Amsterdam è un film fortemente incentrato sulla scrittura. Si nota che Russell è uno sceneggiatore ancor prima che un regista e qui dichiara tutto il suo amore per le storie articolate e per i personaggi complessi, tanto da portare il suo film fino a un pericoloso breaking point, forse proprio quello che ne ha decretato l’insuccesso al botteghino in patria. Amsterdam, infatti, nei suoi 134 minuti di durata è denso di avvenimenti, personaggi, sottotrame. Un film che va seguito con attenzione, pena perdersi nell’intricata trama e tutti gli snodi che comporta, nonostante David O. Russell imbastisca un (utile) recap nell’ultimo atto che riesce a far quadrare il cerchio in maniera certosina.
Tra amicizia, amore, arte e voglia di libertà, Amsterdam si focalizza su dei valori condivisibili trasmettendo un messaggio ben chiaro mirato a promuovere la democrazia come unica strada per far crescere una società. Il linguaggio per arrivare a questo scopo è quello della commedia, anche se il film riesce a fondere con brillantezza più generi, da quello bellico a quello spionistico, utilizzando di base i canoni del noir investigativo. Ne viene fuori un’opera dall’indole leggera ma di contenuto che si costruisce attorno ai personaggi, tanti personaggi, anche se poi a spiccare sono i tre del patto d’amicizia nella città olandese: Burt, Harold e Valerie. A dar loro volto sono Christian Bale, alla seconda collaborazione con Russell, John David Washington e Margot Robbie.
Bale è alle prese con l’ennesimo irresistibile ruolo da trasformista, ne esce come il migliore del lotto per capacità espressive, stravolgimento fisico e palese divertimento nella costruzione del personaggio, mentre il figlio di Denzel Washington si conferma attore acerbo e poco espressivo con la conseguenza che il suo Harold è il personaggio più insapore del trio. Margot Robbie, affascinante e “matta” come di consueto, ha il personaggio più sfaccettato e introverso, una vera mascotte di cui è impossibile non innamorarsi.
Amsterdam, però, ha un cast davvero ricco formato da volti molto noti che vanno da Robert DeNiro a Rami Malek, passando per Anja Taylor-Joy, Zoe Saldana, Chris Rock, Michael Shannon, Mike Myers, Matthias Schoenaerts, Andrea Riseborough, Taylor Swift e un irriconoscibile Timothy Olyphant.

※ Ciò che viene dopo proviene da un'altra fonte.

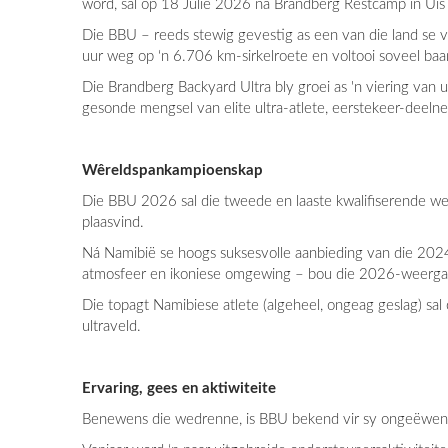
word, sal op 18 Julie 2026 na Brandberg Restcamp in Ui
Die BBU – reeds stewig gevestig as een van die land se vo
uur weg op ‘n 6.706 km-sirkelroete en voltooi soveel baan
Die Brandberg Backyard Ultra bly groei as 'n viering van
gesonde mengsel van elite ultra-atlete, eerstekeer-deelnem
Wêreldspankampioenskap
Die BBU 2026 sal die tweede en laaste kwalifiserende w
plaasvind.
Ná Namibië se hoogs suksesvolle aanbieding van die 202
atmosfeer en ikoniese omgewing – bou die 2026-weerg
Die topagt Namibiese atlete (algeheel, ongeag geslag) sal
ultraveld.
Ervaring, gees en aktiwiteite
Benewens die wedrenne, is BBU bekend vir sy ongeëwen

Come si diceva, però, Amsterdam è davvero tronfio, un pastiche tanto affascinante quanto repulsivo, un profluvio di chiacchiere, battute, sguardi ammiccanti, complotti, spiegazioni e ancora chiacchiere che possono confondere e annoiare lo spettatore medio. Qui sta il limite di David O. Russell che ha voluto replicare la formula di American Hustle complicandola e ingigantendola fino all’implosione. Il film è indiscutibilmente di qualità, ma si presta molto ad essere mal percepito e ancora peggio assimilato.
Dopo essere stato presentato nella sezione Grand Public della Festa del Cinema di Roma, Amsterdam arriva al cinema dal 27 ottobre distribuito da 20th Century Studios.